Extract, from the records beneath this instruction, each line that contains the word "Cali".

[Records drawn from a dataset]
================================
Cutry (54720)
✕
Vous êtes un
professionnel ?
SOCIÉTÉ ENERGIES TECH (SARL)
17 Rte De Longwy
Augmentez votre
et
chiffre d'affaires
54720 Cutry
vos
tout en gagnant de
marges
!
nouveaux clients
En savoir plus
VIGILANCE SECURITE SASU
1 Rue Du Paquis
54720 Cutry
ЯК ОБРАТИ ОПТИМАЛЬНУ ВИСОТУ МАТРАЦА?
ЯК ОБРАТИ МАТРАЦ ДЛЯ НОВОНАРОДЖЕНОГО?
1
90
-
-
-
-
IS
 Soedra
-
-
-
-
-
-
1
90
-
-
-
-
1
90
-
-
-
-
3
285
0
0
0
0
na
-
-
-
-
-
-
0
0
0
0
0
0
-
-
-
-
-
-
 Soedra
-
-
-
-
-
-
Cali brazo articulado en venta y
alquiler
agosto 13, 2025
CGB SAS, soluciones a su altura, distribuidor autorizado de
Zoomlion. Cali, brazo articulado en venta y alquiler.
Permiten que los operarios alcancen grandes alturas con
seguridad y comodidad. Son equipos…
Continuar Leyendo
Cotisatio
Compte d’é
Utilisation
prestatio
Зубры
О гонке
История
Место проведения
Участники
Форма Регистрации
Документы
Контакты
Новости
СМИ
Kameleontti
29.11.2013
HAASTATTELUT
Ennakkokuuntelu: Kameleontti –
================================
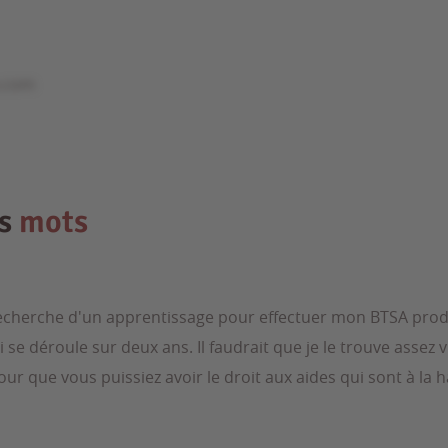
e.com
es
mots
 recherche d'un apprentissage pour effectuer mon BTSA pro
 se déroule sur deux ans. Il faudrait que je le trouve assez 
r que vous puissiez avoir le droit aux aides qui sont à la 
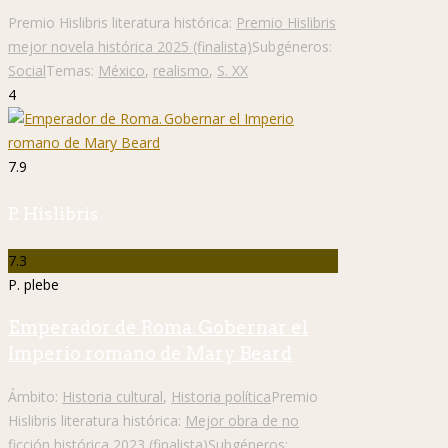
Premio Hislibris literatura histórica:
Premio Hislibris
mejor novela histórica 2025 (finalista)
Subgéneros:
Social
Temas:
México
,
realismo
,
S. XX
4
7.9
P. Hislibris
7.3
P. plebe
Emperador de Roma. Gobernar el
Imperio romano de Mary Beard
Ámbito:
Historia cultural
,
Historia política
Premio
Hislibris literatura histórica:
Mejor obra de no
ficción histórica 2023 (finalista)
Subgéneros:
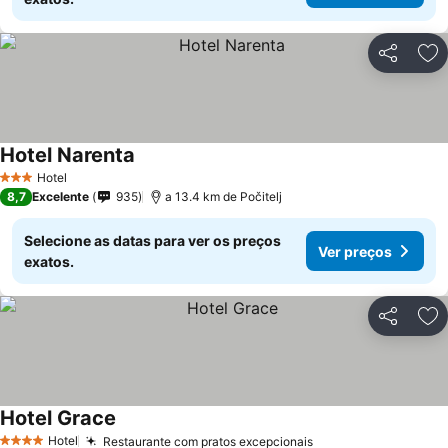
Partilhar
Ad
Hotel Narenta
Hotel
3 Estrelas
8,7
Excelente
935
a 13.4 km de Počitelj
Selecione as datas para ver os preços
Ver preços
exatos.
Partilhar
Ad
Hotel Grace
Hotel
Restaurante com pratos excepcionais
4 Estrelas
================================
EXERCISE RESPONSE
Cali brazo articulado en venta y
Zoomlion. Cali, brazo articulado en venta y alquiler.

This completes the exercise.